In the run-up to the general election Tuesday, Cassidy repeated the number “97” so many times — as in, Landrieu has voted in support of Obama’s legislative agenda 97 percent of the time — that he may start to think that’s his age and wonder what happened to his Social Security checks (he’s actually 57).

Cassidy took 41 percent of the vote, a close second to Landrieu, but with both short of the majority needed for an outright victory Tuesday, they will meet in a head-to-head runoff Dec. 6. With another Republican, Rob Maness, taking 14 percent of the primary vote while running a tea-party campaign to Cassidy’s right, the assumption is that Cassidy, who is plenty conservative himself, and certainly more so than Landrieu, will pick up the lion’s share of Maness’ support and cruise to victory in the runoff. Several political obituaries of Landrieu have appeared already — although, given her past record of coming back from the dead, they may be premature.

Cassidy has kept up the Obama drumbeat in recent days: In announcing his agreement to appear in one televised debate with Landrieu, he countered her suggestion for six debates with his own proposal for — wait for it — 97. He tossed in a couple of other issues, challenging her on Medicaid cuts, “Obamacare” and the failure to win approval of the Keystone pipeline, but he went back to the well when he said he’d debate her as many times as she “barnstorms the state” with the president at her side.

All of which is lamentable in a way, as Cassidy has a personal story to tell that should appeal to a wide range of voters, and not just angry Republican ones.

Before he entered politics by winning election to the state Senate in 2006, Cassidy practiced medicine in Baton Rouge, specializing in treating diseases of the liver at the Earl K. Long charity hospital. He’s also taught — and continues to teach, part time — at the LSU medical school.

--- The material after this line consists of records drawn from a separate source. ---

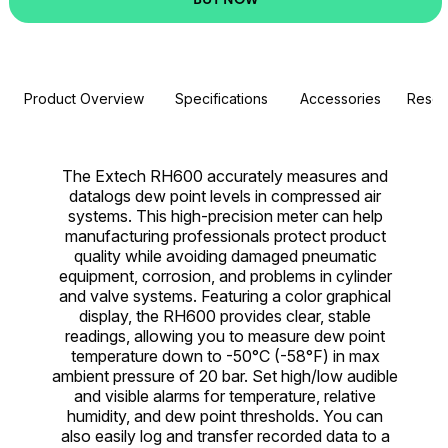
Product Overview
Specifications
Accessories
Resou
The Extech RH600 accurately measures and
datalogs dew point levels in compressed air
systems. This high-precision meter can help
manufacturing professionals protect product
quality while avoiding damaged pneumatic
equipment, corrosion, and problems in cylinder
and valve systems. Featuring a color graphical
display, the RH600 provides clear, stable
readings, allowing you to measure dew point
temperature down to -50°C (-58°F) in max
ambient pressure of 20 bar. Set high/low audible
and visible alarms for temperature, relative
humidity, and dew point thresholds. You can
also easily log and transfer recorded data to a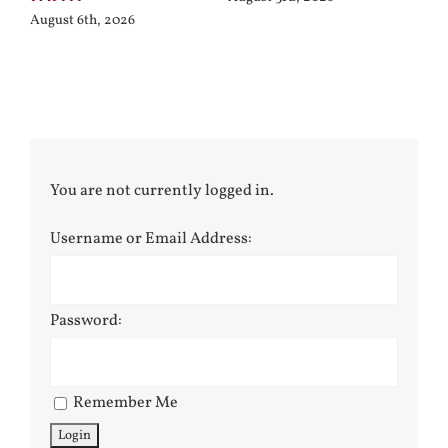
August 6th, 2026
You are not currently logged in.
Username or Email Address:
Password:
Remember Me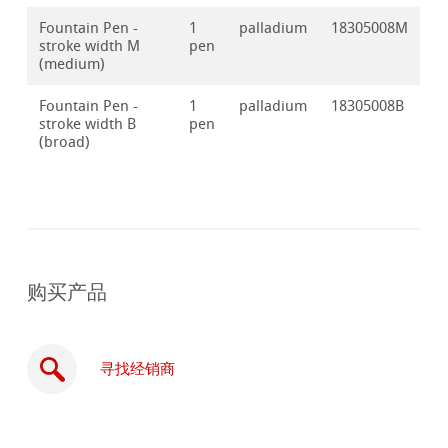
Fountain Pen -
1
palladium
18305008M
stroke width M
pen
(medium)
Fountain Pen -
1
palladium
18305008B
stroke width B
pen
(broad)
购买产品
寻找经销商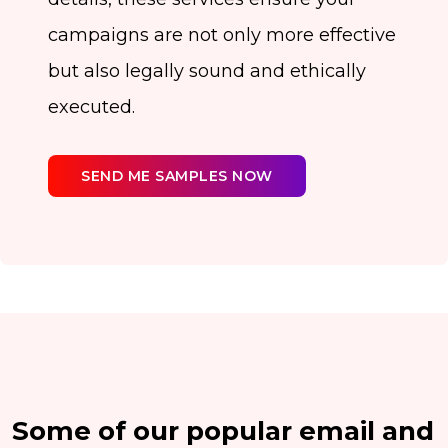
campaigns are not only more effective
but also legally sound and ethically
executed.
SEND ME SAMPLES NOW
Some of our popular email and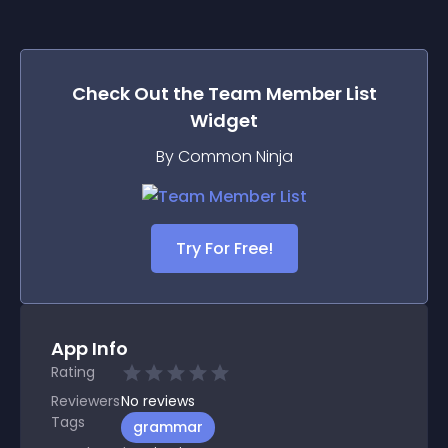
Check Out the
Team Member List
Widget
By Common Ninja
Try For Free!
App Info
Rating
Reviewers
No
reviews
Tags
grammar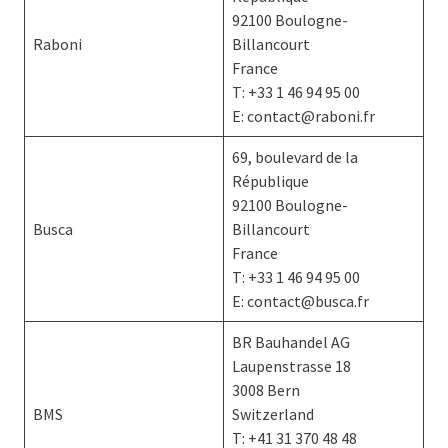
92100 Boulogne-
Raboni
Billancourt
France
T: +33 1 46 94 95 00
E: contact@raboni.fr
69, boulevard de la
République
92100 Boulogne-
Busca
Billancourt
France
T: +33 1 46 94 95 00
E: contact@busca.fr
BR Bauhandel AG
Laupenstrasse 18
3008 Bern
BMS
Switzerland
T: +41 31 370 48 48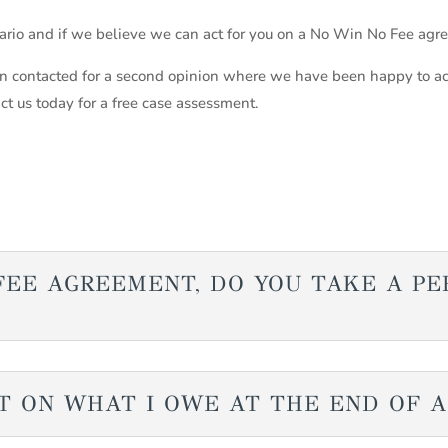
nario and if we believe we can act for you on a No Win No Fee agr
 contacted for a second opinion where we have been happy to ac
act us today for a free case assessment.
O FEE AGREEMENT, DO YOU TAKE A P
T ON WHAT I OWE AT THE END OF 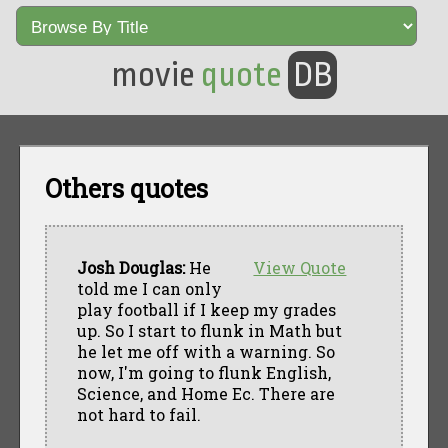
movie
quote
DB
Others quotes
Josh Douglas:
He
View Quote
told me I can only
play football if I keep my grades
up. So I start to flunk in Math but
he let me off with a warning. So
now, I'm going to flunk English,
Science, and Home Ec. There are
not hard to fail.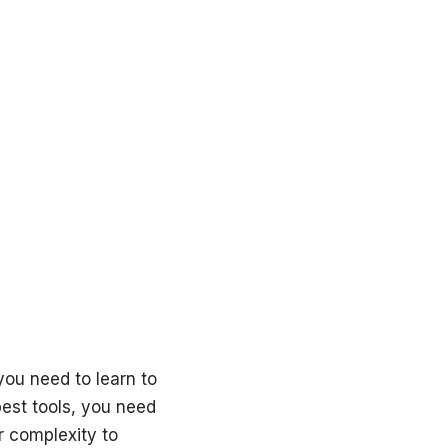
you need to learn to
best tools, you need
ir complexity to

But there’s more, as his Wikipedia entry explains:

“In 1998, Cassidy helped found the Greater Baton Rouge Community Clinic to provide uninsured residents of the greater Baton Rouge area with access to free health care. The Clinic provides low-income families free dental, medical, mental health and vision care through an innovative ‘virtual’ approach that partners needy patients with doctors who provide care free of charge.

“Cassidy has also been involved in setting up the non-profit Health Centers in Schools, which provides Hepatitis B and flu vaccinations to children in the East Baton Rouge Parish School System.

“In the wake of Hurricane Katrina, Cassidy led a group of health care volunteers to convert an abandoned Kmart building into an emergency health care facility, providing basic health care to victims of the natural disaster.”

Cassidy has alluded to his medical background in his campaign, both in debates, when he attacks “Obamacare” and the expansion of Medicaid in the state, and in campaign commercials that feature him in a white lab coat and green surgical scrubs wearing a stethoscope. But apart from Cassidy’s Twitter rebuttal to Landrieu on Friday, that’s about it.

Maybe Cassidy is concerned that the more rabid of his supporters will be turned off by anything that makes him look like a bleeding-heart do-gooder. Or maybe he thinks former President George W. Bush forever trashed the “compassionate conservative” brand.

Most likely, his campaign figures that if it ain’t broke, don’t fix it.